Messrs. Crea & Ewing, for the defendants in error.

Mr. Justice Craig

delivered the opinion of the Court:

This was a petition for a common law writ of certiorari, to bring before the circuit court the record of the proceedings of the trustees of schools, in order to test the legality of the action of the trustees in uniting certain school districts named in the petition. At the term of court at which the writ was returnable the - defendants appeared, and, upon motion, the court quashed the writ and dismissed the suit. This decision is assigned for error.

It is not claimed that the writ or proceedings are informal, but the decision of the circuit court is attempted to be sustained upon the ground that the proper remedy was not by *33common law writ of certiorari, but by information, in the nature of a quo warranto.

It is true, as suggested by counsel for the defendants in error, that, upon a hearing in a proceeding of this character, evidence other than the record of the inferior tribunal can not be heard or considered, but that fact did not deprive the court of jurisdiction to determine this case. There may, too, be cases where the action of the trustees of schools might be illegal, which could not be reached in a proceeding of this character—where, for instance, it was necessary to resort to evidence outside the record to show the illegality of the action; but such is not this case.

The alleged illegal action of the trustees, here, appears upon the face of the proceedings of the board, which the court could determine by an inspection of the record containing the action of the trustees. The legislature has made no provision for an appeal from the decision of trustees of schools, for the purpose of reviewing their action, where they have created new districts, or consolidated two or more old districts into a new one; hence arises the necessity for the exercise of the common law writ of certiorari.

This court has held, in a number of cases, that the common law writ of certiorari may issue to all inferior tribunals and jurisdictions, in cases where they exceed their jurisdiction, and in cases where they proceed illegally, and there is no appeal or other mode of directly reviewing their proceedings. Doolittle v. Galena and Chicago Union Railroad, Co. 14 Ill. 381; Commissioners, etc. v. Supervisor of Carthage, 27 id. 140; Commissioner v. Harper, 38 id. 103.

The rule adopted in the cases cited is in harmony with the law as settled in England, and in this country.' Dillon on Municipal Corporations, sec. 739, says: “In this country, the rule has been very generally adopted by the courts, where a new jurisdiction is created by statute, and the inferior court, board, tribunal or officer exercising it proceeds in a summary manner, or in a course different from the common law, that *34the circuit or district court of the State, or other tribunal exercising general, original, common law jurisdiction, has, in the absence of a specific remedy being given, an inherent authority to revise the proceedings of such inferior jurisdiction, by certiorari.”

We have, however, been referred by defendants in error to Trumbo v.
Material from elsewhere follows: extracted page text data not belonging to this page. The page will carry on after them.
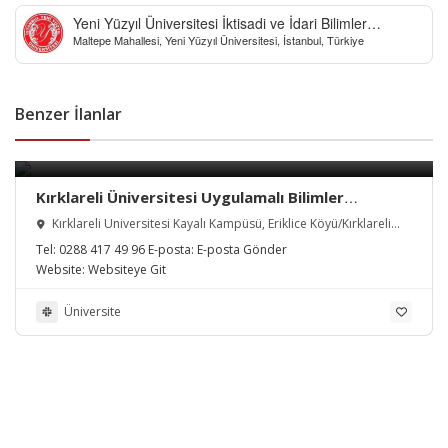
Yeni Yüzyıl Üniversitesi İktisadi ve İdari Bilimler
Maltepe Mahallesi, Yeni Yüzyıl Üniversitesi, İstanbul, Türkiye
Fakültesi
Benzer İlanlar
Kırklareli Üniversitesi Uygulamalı Bilimler
Yüksekokulu
Kırklareli Üniversitesi Kayalı Kampüsü, Eriklice Köyü/Kırklareli
Merkez/Kırklareli, Türkiye
Tel:
0288 417 49 96
E-posta:
E-posta Gönder
Website:
Websiteye Git
Üniversite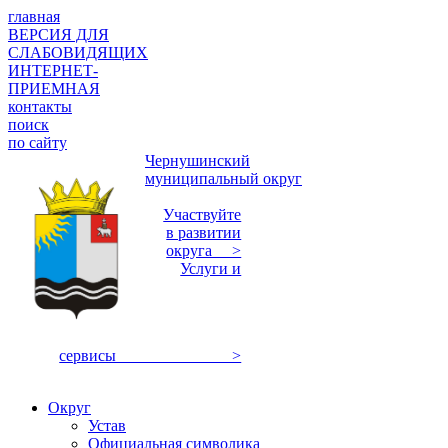
главная
ВЕРСИЯ ДЛЯ
СЛАБОВИДЯЩИХ
ИНТЕРНЕТ-
ПРИЕМНАЯ
контакты
поиск
по сайту
Чернушинский
муниципальный округ
Участвуйте
в развитии
округа >
Услуги и
сервисы >
Округ
Устав
Официальная символика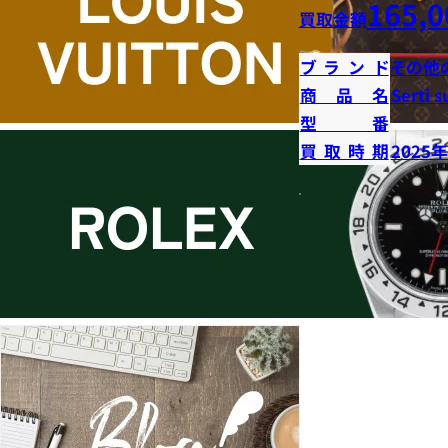
165,0
買取金額
ブランド
その他
商品名
Serti s
型番
買取時期
2025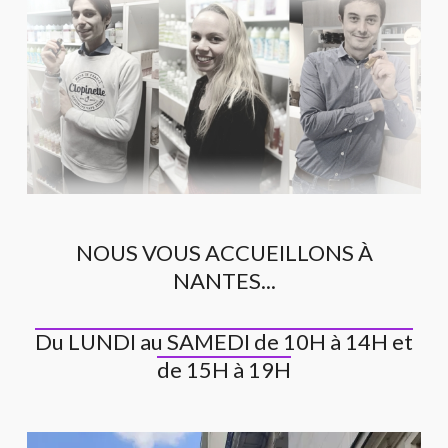
NOUS VOUS ACCUEILLONS À
NANTES...
Du LUNDI au SAMEDI de 10H à 14H et
de 15H à 19H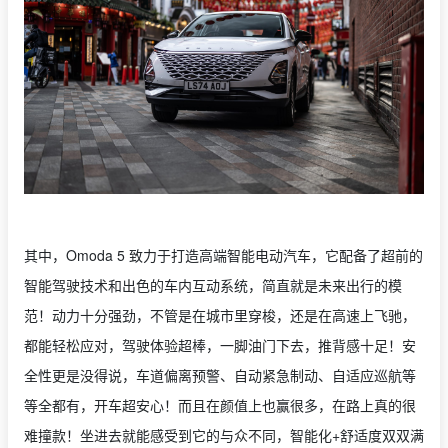
其中，Omoda 5 致力于打造高端智能电动汽车，它配备了超前的
智能驾驶技术和出色的车内互动系统，简直就是未来出行的模
范！动力十分强劲，不管是在城市里穿梭，还是在高速上飞驰，
都能轻松应对，驾驶体验超棒，一脚油门下去，推背感十足！安
全性更是没得说，车道偏离预警、自动紧急制动、自适应巡航等
等全都有，开车超安心！而且在颜值上也赢很多，在路上真的很
难撞款！坐进去就能感受到它的与众不同，智能化+舒适度双双满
The People, 75 Ill. 561, as an authority sustaining their position. Some expressions’ may have been used, in deciding that case, from which it might be inferred that the proper mode to test the legality of the formation of a school district was by information in the nature of a quo warranto, but the question, whether the legality of the action of trustees of schools could be tested by the common law writ of certiorari, was not before the court, and was not decided. The real question in the case cited was, whether the illegality in the formation of a school district could be availed of as á defense, on an application for judgment against delinquent lands, in the collection of a school tax levied by the school district. What was, therefore, said in that case can have no bearing here.

The common law writ of certiorari was the appropriate remedy to bring before the circuit court, for review, the proceedings of the trustees of schools in uniting the school districts named in the petition, and we are of opinion it was error to quash the writ and dismiss the suit.

The judgment will be reversed and the cause remanded.